##### DATA EXTRACT #####

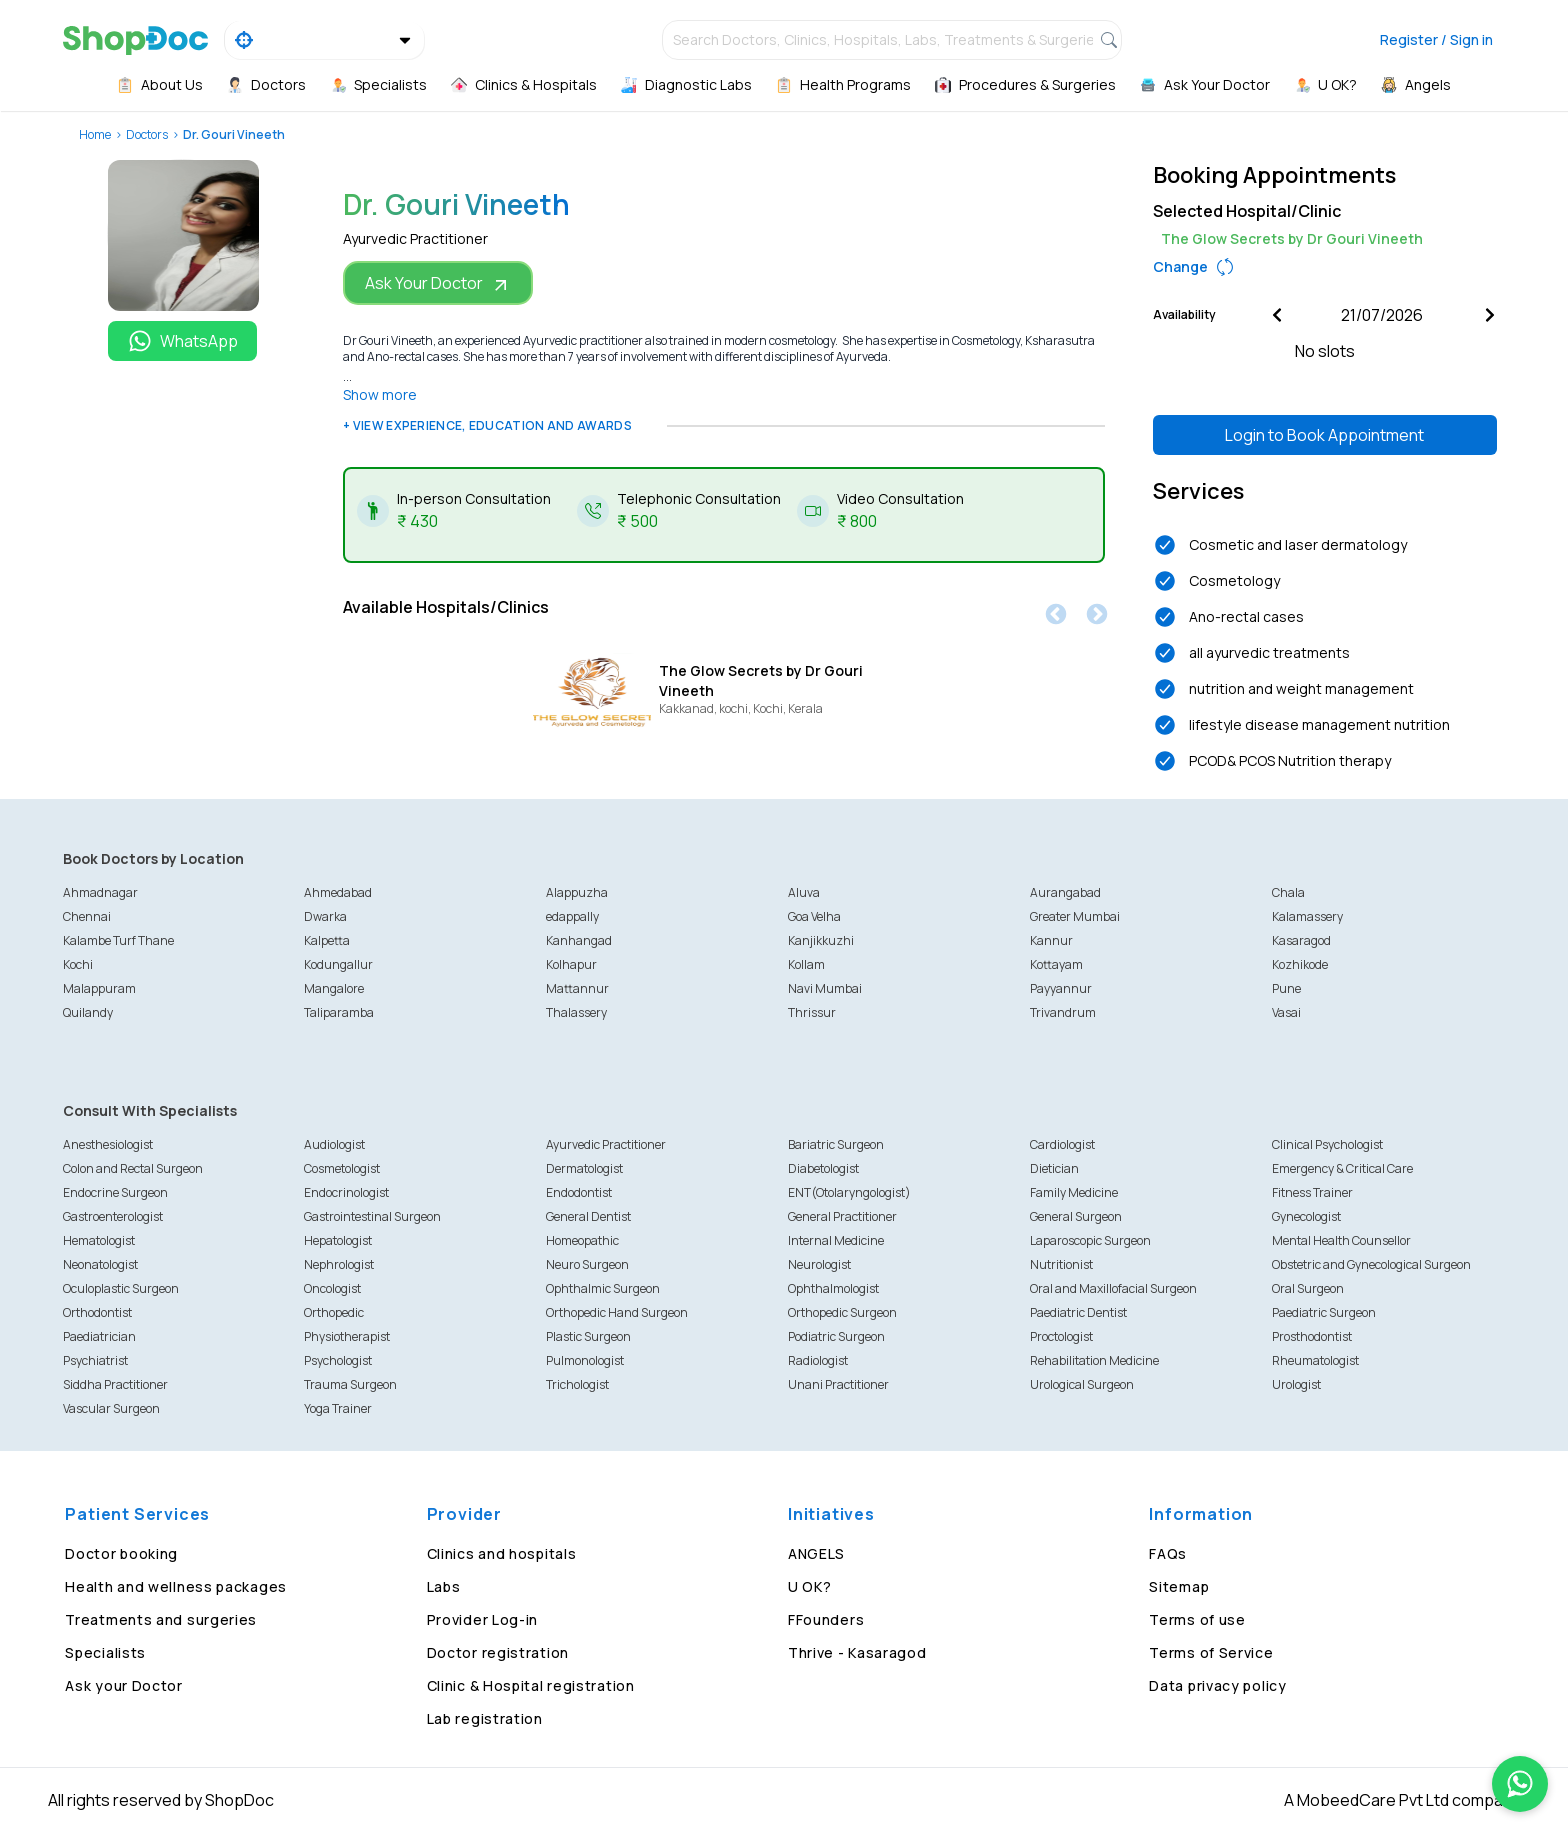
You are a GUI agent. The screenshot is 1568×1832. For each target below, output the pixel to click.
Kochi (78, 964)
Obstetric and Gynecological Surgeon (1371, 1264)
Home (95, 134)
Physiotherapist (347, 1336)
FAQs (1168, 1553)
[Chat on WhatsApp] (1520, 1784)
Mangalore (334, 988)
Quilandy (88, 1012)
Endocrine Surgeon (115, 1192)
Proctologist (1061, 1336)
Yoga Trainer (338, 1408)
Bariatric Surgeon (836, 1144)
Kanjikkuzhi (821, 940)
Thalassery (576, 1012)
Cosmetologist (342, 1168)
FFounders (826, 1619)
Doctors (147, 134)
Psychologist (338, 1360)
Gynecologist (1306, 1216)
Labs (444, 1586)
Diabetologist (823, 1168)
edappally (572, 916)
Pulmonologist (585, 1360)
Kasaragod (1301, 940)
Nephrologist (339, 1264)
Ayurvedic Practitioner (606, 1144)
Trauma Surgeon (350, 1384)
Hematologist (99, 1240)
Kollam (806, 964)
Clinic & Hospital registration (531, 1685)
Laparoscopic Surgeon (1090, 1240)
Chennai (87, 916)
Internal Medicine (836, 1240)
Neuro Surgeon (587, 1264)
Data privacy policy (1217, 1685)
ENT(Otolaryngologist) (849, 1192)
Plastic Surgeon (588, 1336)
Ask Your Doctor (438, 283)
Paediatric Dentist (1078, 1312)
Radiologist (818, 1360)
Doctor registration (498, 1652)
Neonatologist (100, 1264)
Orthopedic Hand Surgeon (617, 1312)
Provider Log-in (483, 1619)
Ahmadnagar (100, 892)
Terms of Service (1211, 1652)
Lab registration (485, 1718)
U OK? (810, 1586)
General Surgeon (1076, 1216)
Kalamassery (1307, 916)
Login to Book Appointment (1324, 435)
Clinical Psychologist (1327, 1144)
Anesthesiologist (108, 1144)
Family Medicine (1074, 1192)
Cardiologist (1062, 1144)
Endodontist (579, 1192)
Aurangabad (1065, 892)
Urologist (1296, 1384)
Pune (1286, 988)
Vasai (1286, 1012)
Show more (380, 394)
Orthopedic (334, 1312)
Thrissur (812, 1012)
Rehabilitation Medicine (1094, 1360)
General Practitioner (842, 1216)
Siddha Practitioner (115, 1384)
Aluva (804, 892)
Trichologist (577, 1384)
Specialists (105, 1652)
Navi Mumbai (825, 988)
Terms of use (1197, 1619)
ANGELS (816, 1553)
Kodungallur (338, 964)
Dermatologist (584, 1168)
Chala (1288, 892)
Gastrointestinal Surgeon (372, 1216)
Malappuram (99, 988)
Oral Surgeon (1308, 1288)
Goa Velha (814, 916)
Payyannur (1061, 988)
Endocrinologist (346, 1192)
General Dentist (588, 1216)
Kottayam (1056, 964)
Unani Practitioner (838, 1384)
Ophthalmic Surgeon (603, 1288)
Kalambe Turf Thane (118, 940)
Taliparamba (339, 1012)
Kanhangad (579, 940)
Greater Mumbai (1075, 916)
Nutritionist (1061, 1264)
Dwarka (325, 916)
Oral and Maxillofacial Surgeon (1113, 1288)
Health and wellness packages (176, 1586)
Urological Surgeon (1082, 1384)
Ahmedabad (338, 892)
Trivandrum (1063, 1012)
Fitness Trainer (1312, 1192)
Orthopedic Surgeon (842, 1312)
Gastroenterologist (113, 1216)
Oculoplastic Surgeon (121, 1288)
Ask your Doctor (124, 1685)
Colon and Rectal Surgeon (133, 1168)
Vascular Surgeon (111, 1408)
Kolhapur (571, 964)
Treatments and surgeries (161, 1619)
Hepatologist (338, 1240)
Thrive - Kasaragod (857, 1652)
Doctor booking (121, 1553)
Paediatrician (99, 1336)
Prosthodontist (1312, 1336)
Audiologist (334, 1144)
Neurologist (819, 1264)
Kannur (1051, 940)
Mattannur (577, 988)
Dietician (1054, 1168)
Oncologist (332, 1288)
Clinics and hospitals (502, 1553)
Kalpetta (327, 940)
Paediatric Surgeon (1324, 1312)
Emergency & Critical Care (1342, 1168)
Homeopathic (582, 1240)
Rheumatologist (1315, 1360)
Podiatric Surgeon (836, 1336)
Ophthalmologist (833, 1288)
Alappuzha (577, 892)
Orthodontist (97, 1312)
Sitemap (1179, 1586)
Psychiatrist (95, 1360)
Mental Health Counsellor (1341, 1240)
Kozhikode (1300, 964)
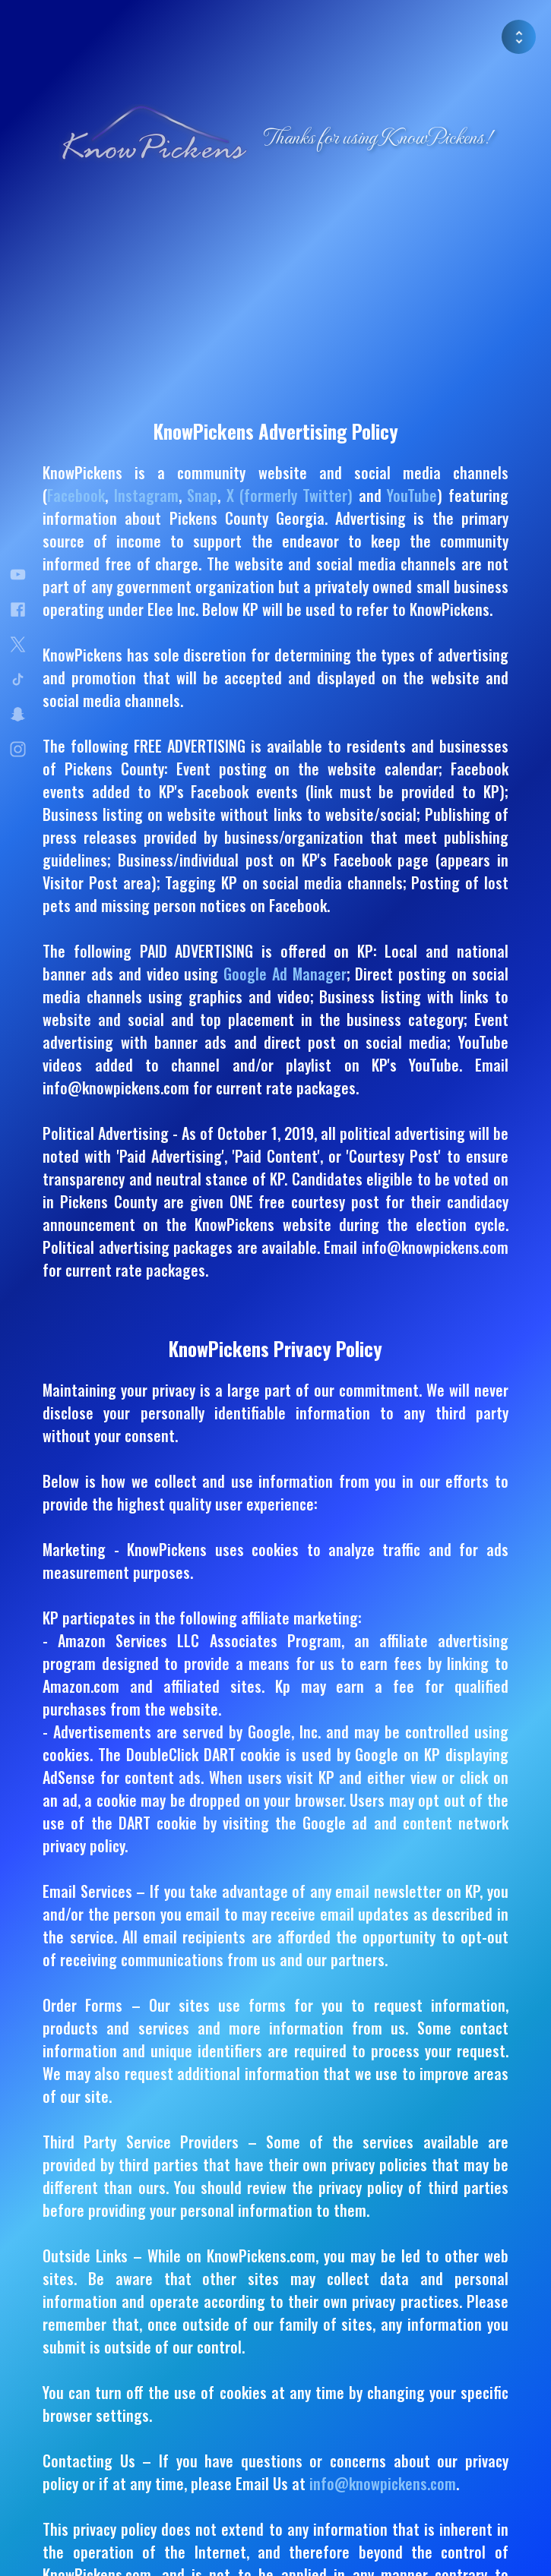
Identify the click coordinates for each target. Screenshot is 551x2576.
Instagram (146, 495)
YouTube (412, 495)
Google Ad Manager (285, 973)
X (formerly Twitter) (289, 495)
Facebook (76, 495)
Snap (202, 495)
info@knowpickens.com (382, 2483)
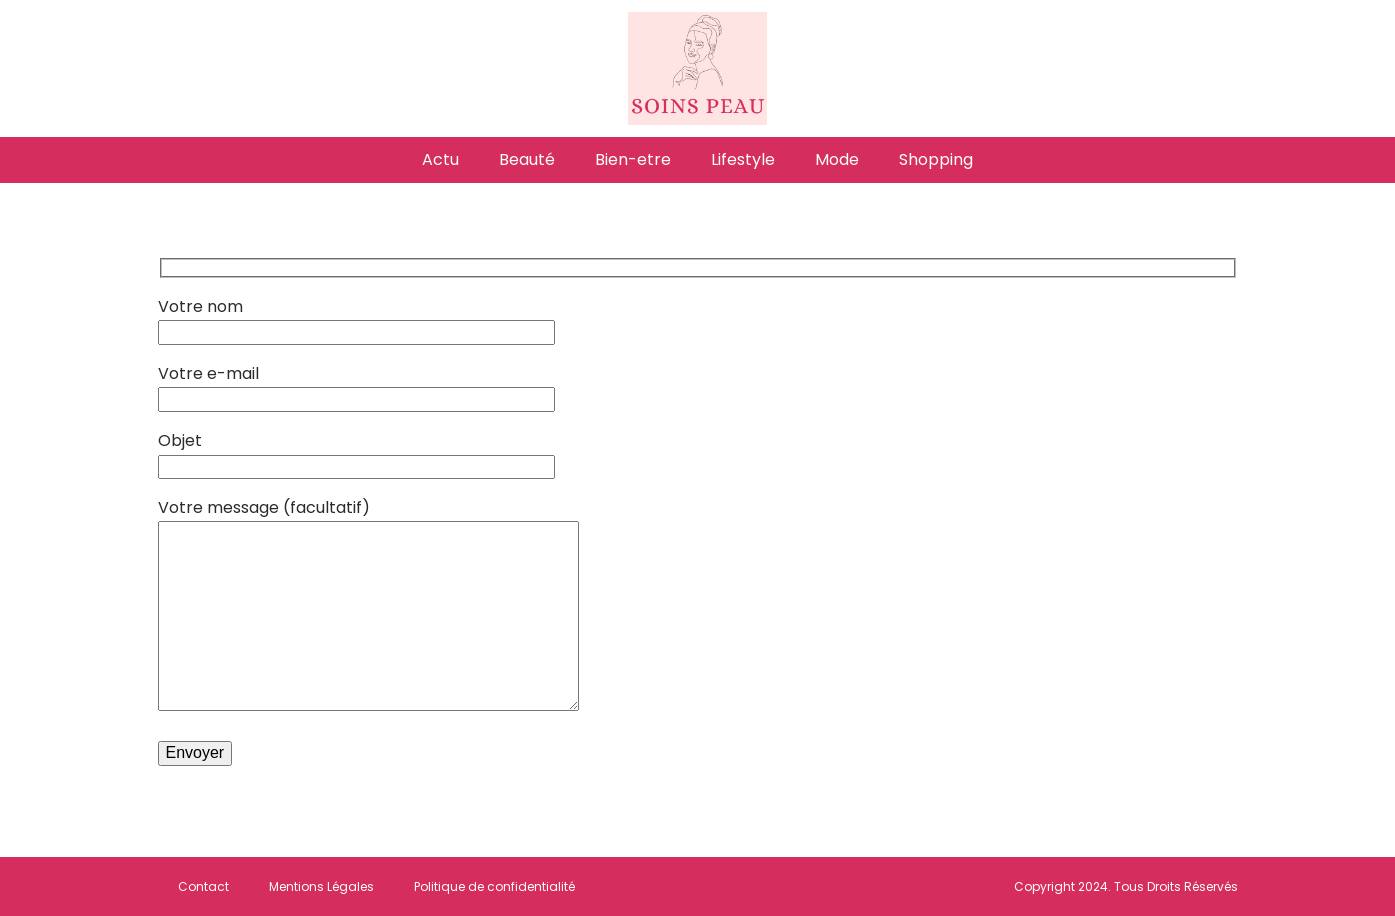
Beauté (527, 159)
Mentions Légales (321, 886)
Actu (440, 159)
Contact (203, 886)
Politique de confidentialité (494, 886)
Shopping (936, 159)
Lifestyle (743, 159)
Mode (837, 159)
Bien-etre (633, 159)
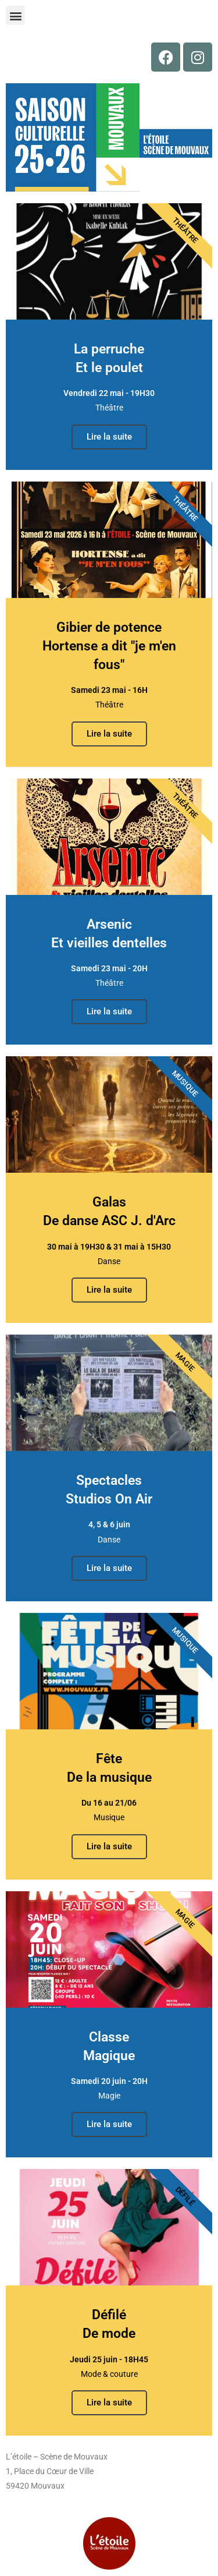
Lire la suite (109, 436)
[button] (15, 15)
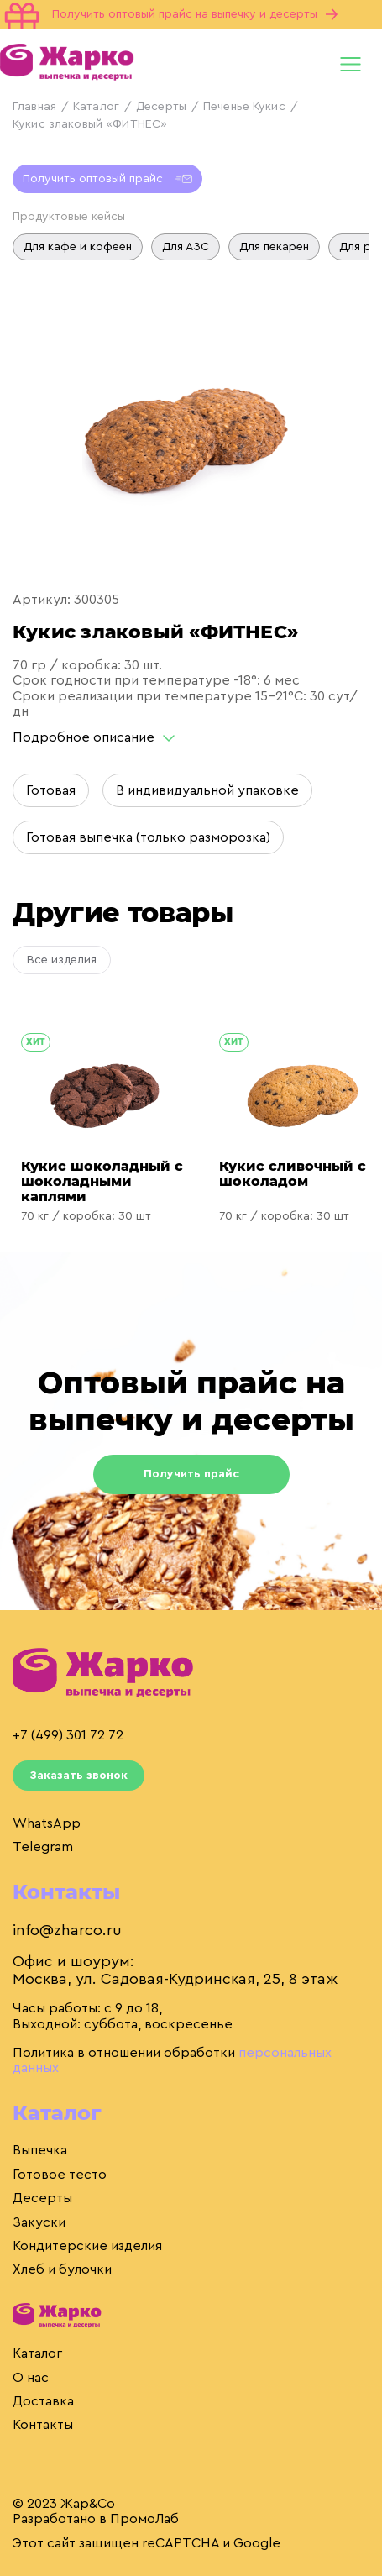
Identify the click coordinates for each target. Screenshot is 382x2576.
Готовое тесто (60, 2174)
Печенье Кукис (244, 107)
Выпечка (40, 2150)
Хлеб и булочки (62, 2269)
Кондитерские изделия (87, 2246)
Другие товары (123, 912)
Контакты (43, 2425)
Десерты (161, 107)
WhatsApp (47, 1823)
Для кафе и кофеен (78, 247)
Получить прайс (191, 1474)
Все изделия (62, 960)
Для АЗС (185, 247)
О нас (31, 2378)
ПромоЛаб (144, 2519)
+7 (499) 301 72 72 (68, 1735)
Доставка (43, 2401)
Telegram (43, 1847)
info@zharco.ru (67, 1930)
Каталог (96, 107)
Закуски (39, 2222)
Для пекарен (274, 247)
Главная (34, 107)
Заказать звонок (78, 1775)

#####

WHAT IS REQUIRED:
Across all the records above, find each line with "Identify" in it and copy it.

EXERCISE OUTPUT:
Identify the click coordinates for each target. Screenshot is 551x2576.
Identify the click coordinates for each target. Screenshot is 382x2576.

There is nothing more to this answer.